*** Records

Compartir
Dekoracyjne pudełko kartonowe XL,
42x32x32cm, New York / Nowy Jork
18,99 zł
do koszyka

******
*** Records

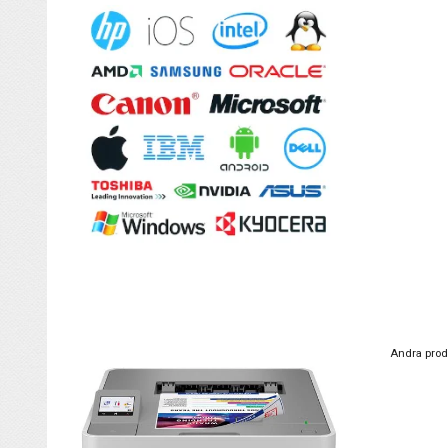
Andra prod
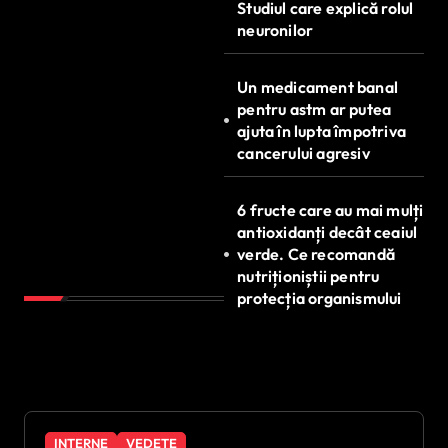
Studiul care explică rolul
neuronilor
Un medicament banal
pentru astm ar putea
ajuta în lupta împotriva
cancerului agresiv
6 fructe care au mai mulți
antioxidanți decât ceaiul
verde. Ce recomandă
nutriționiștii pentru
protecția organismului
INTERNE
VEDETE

******

Description of the task >> Only the number is wanted here. How many lines in the entries contain "pentru"?

Result of this task >> 2